[Source data]
..............................

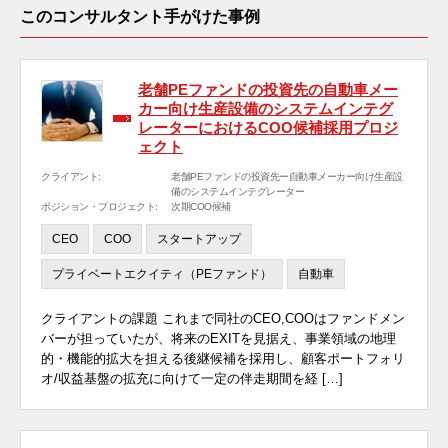
このコンサルタント手がけた事例
老舗PEファンドの投資先の自動車メー
カー向け生産設備のシステムインテグ
レーターにおけるCOO候補採用プロジ
ェクト
クライアント:
老舗PEファンドの投資先ー自動車メーカー向け生産設
備のシステムインテグレーター
ポジション・プロジェクト:
次期COO候補
CEO
COO
スタートアップ
プライベートエクイティ（PEファンド）
自動車
クライアントの課題 これまで同社のCEO,COOはファンドメン
バーが担っていたが、将来のEXITを見据え、事業領域の地理
的・機能的拡大を担える後継候補を採用し、顧客ポートフォリ
オ/収益基盤の拡充に向けて一定の伴走期間を経 […]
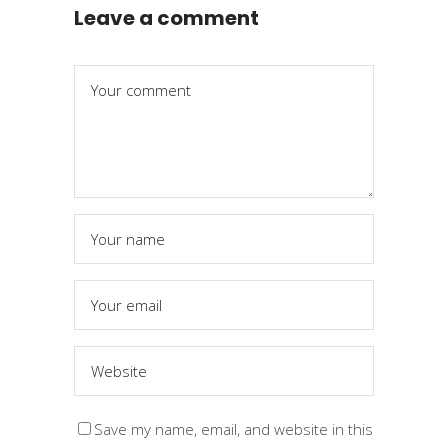
Leave a comment
Save my name, email, and website in this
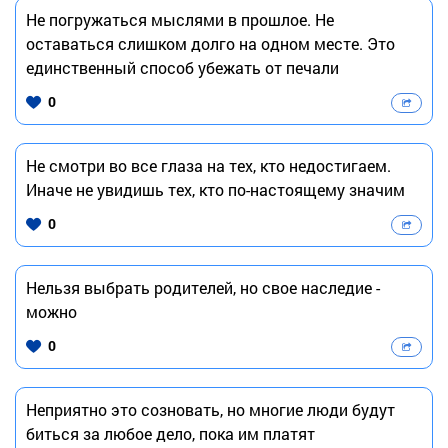
Не погружаться мыслями в прошлое. Не
оставаться слишком долго на одном месте. Это
единственный способ убежать от печали
0
Не смотри во все глаза на тех, кто недостигаем.
Иначе не увидишь тех, кто по-настоящему значим
0
Нельзя выбрать родителей, но свое наследие -
можно
0
Неприятно это созновать, но многие люди будут
биться за любое дело, пока им платят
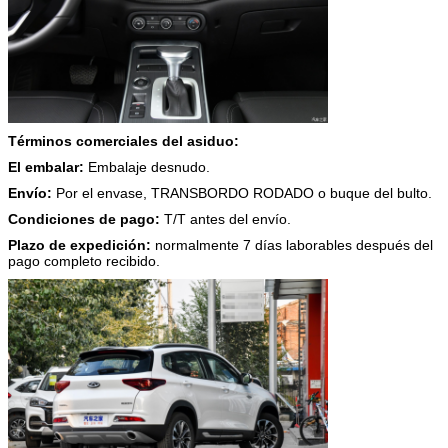
Términos comerciales del asiduo:
El embalar:
Embalaje desnudo.
Envío:
Por el envase, TRANSBORDO RODADO o buque del bulto.
Condiciones de pago:
T/T antes del envío.
Plazo de expedición:
normalmente 7 días laborables después del
pago completo recibido.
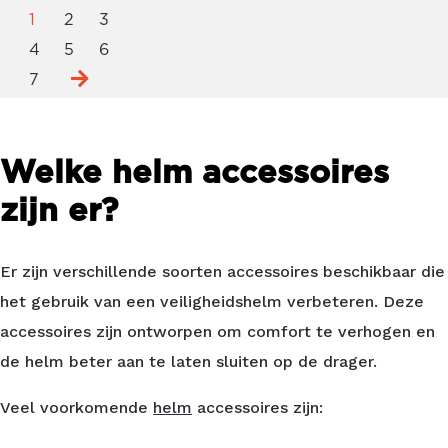
1
2
3
4
5
6
7
Welke helm accessoires
zijn er?
Er zijn verschillende soorten accessoires beschikbaar die
het gebruik van een veiligheidshelm verbeteren. Deze
accessoires zijn ontworpen om comfort te verhogen en
de helm beter aan te laten sluiten op de drager.
Veel voorkomende
helm
accessoires zijn:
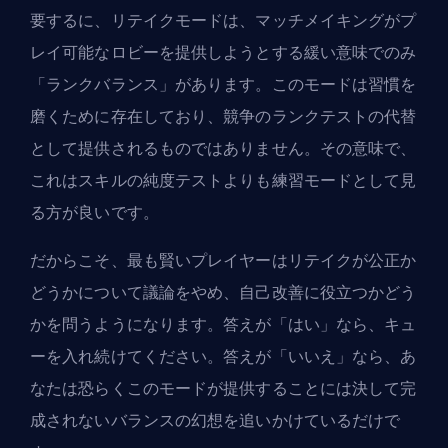
要するに、リテイクモードは、マッチメイキングがプ
レイ可能なロビーを提供しようとする緩い意味でのみ
「ランクバランス」があります。このモードは習慣を
磨くために存在しており、競争のランクテストの代替
として提供されるものではありません。その意味で、
これはスキルの純度テストよりも
練習モード
として見
る方が良いです。
だからこそ、最も賢いプレイヤーはリテイクが公正か
どうかについて議論をやめ、自己改善に役立つかどう
かを問うようになります。答えが「はい」なら、キュ
ーを入れ続けてください。答えが「いいえ」なら、あ
なたは恐らくこのモードが提供することには決して完
成されないバランスの幻想を追いかけているだけで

..............................

THE PROBLEM -
The answer is a faithful copy of the records above, with the pictures removed.

ANSWER TO THE PROBLEM -
このコンサルタント手がけた事例
老舗PEファンドの投資先の自動車メー
カー向け生産設備のシステムインテグ
レーターにおけるCOO候補採用プロジ
ェクト
クライアント:
老舗PEファンドの投資先ー自動車メーカー向け生産設
備のシステムインテグレーター
ポジション・プロジェクト:
次期COO候補
CEO
COO
スタートアップ
プライベートエクイティ（PEファンド）
自動車
クライアントの課題 これまで同社のCEO,COOはファンドメン
バーが担っていたが、将来のEXITを見据え、事業領域の地理
的・機能的拡大を担える後継候補を採用し、顧客ポートフォリ
オ/収益基盤の拡充に向けて一定の伴走期間を経 […]
Leave a comment
Save my name, email, and website in this
Не погружаться мыслями в прошлое. Не
оставаться слишком долго на одном месте. Это
единственный способ убежать от печали
0
Не смотри во все глаза на тех, кто недостигаем.
Иначе не увидишь тех, кто по-настоящему значим
0
Нельзя выбрать родителей, но свое наследие -
можно
0
Неприятно это созновать, но многие люди будут
биться за любое дело, пока им платят
Términos comerciales del asiduo:
El embalar:
Embalaje desnudo.
Envío:
Por el envase, TRANSBORDO RODADO o buque del bulto.
Condiciones de pago:
T/T antes del envío.
Plazo de expedición:
normalmente 7 días laborables después del
pago completo recibido.
1
2
3
4
5
6
7
Welke helm accessoires
zijn er?
Er zijn verschillende soorten accessoires beschikbaar die
het gebruik van een veiligheidshelm verbeteren. Deze
accessoires zijn ontworpen om comfort te verhogen en
de helm beter aan te laten sluiten op de drager.
Veel voorkomende
helm
accessoires zijn:
要するに、リテイクモードは、マッチメイキングがプ
レイ可能なロビーを提供しようとする緩い意味でのみ
「ランクバランス」があります。このモードは習慣を
磨くために存在しており、競争のランクテストの代替
として提供されるものではありません。その意味で、
これはスキルの純度テストよりも
練習モード
として見
る方が良いです。
だからこそ、最も賢いプレイヤーはリテイクが公正か
どうかについて議論をやめ、自己改善に役立つかどう
かを問うようになります。答えが「はい」なら、キュ
ーを入れ続けてください。答えが「いいえ」なら、あ
なたは恐らくこのモードが提供することには決して完
成されないバランスの幻想を追いかけているだけで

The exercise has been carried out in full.